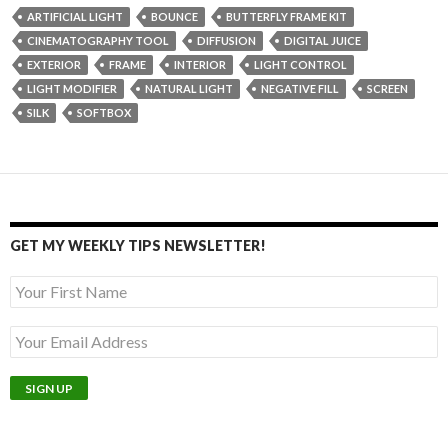
ARTIFICIAL LIGHT
BOUNCE
BUTTERFLY FRAME KIT
CINEMATOGRAPHY TOOL
DIFFUSION
DIGITAL JUICE
EXTERIOR
FRAME
INTERIOR
LIGHT CONTROL
LIGHT MODIFIER
NATURAL LIGHT
NEGATIVE FILL
SCREEN
SILK
SOFTBOX
GET MY WEEKLY TIPS NEWSLETTER!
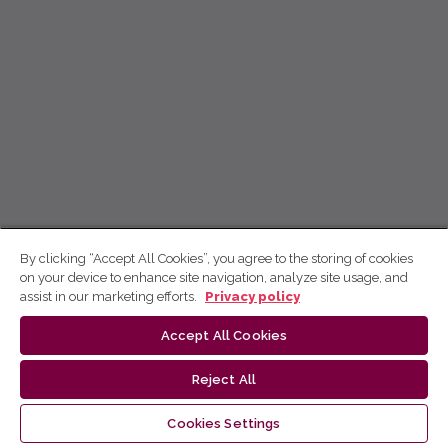
By clicking “Accept All Cookies”, you agree to the storing of cookies
on your device to enhance site navigation, analyze site usage, and
assist in our marketing efforts.
Privacy policy
Accept All Cookies
Reject All
Cookies Settings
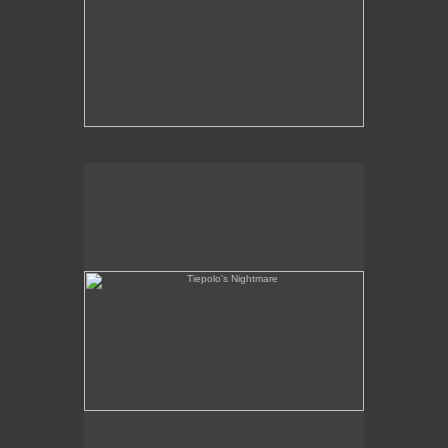
Tiepolo's Nightmare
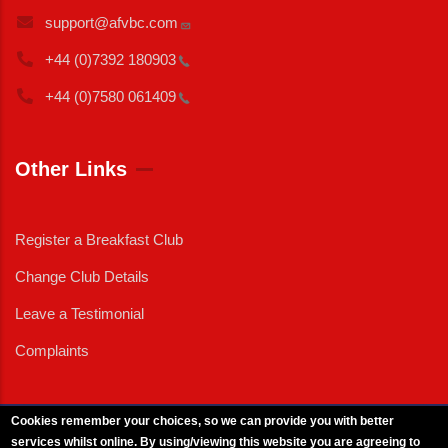
support@afvbc.com
+44 (0)7392
180903
+44 (0)7580
061409
Other Links
Register a Breakfast Club
Change Club Details
Leave a Testimonial
Complaints
Cookies remember your choices, so we can provide you with better
services whilst online. By using/viewing this website you are agreeing to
____
REQUIRED ACTION =
What you give back should be the full material above, retyped exactly, with every image removed.

WRITTEN ANSWER =
ARTIFICIAL LIGHT
BOUNCE
BUTTERFLY FRAME KIT
CINEMATOGRAPHY TOOL
DIFFUSION
DIGITAL JUICE
EXTERIOR
FRAME
INTERIOR
LIGHT CONTROL
LIGHT MODIFIER
NATURAL LIGHT
NEGATIVE FILL
SCREEN
SILK
SOFTBOX
GET MY WEEKLY TIPS NEWSLETTER!
By clicking “Accept All Cookies”, you agree to the storing of cookies
on your device to enhance site navigation, analyze site usage, and
assist in our marketing efforts.
Privacy policy
Accept All Cookies
Reject All
Cookies Settings
Tiepolo's Nightmare
support@afvbc.com
+44 (0)7392
180903
+44 (0)7580
061409
Other Links
Register a Breakfast Club
Change Club Details
Leave a Testimonial
Complaints
Cookies remember your choices, so we can provide you with better
services whilst online. By using/viewing this website you are agreeing to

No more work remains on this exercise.